/regex

A c++ regex library based on DFA

Primary LanguageC++MIT LicenseMIT

regex

Coverage Status CI

Motivation

Why another regex implementation?
While anyone is welcome to use this library, I doubt that it will be of any practical use. Most programming languages come with a native regex implementation (e.g. std::regex in c++). Furthermore, many standalone implementations exist with more functionality and better performance than this library. I created this library first and foremost as a learning exercise.

About

This library differentiates itself from other modern regular expression engines by being entirely implemented as a Deterministic Finite Automata (for better or worse).
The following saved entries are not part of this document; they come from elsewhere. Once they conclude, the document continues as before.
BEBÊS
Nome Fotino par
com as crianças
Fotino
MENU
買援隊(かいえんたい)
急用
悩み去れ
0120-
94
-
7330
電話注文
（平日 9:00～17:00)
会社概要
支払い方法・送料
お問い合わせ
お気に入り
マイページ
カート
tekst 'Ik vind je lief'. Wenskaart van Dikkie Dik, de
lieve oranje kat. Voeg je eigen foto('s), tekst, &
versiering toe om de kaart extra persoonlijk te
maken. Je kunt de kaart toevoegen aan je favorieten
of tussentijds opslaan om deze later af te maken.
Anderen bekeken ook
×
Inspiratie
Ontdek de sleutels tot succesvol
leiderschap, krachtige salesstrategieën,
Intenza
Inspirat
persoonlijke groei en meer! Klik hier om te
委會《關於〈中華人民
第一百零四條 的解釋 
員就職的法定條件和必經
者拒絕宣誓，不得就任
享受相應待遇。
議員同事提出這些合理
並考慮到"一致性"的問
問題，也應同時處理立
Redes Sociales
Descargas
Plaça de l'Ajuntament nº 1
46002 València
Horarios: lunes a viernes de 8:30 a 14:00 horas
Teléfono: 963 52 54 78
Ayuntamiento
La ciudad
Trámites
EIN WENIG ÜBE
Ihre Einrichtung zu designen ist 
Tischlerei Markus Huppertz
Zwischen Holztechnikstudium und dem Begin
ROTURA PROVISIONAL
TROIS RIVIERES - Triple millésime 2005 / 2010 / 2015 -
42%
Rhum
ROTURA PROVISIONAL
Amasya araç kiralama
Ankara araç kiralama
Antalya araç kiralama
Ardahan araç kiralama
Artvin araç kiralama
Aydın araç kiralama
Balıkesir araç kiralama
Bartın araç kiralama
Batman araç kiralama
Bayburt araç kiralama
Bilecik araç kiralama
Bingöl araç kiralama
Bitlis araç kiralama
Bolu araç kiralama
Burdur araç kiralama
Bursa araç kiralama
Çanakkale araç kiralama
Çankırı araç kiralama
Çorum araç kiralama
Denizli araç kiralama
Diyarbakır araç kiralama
Engines driven by an underlying backtracking NFA tend to be faster because their construction is relatively cheap. However, this does come at a cost. Backtracking can lead to Catastrophic Backtracking. Furthermore, NFAs are, in principle, less deterministic in their behavior than DFAs. A DFA-based implementation has a high upfront construction time, but can match inputs in linear time.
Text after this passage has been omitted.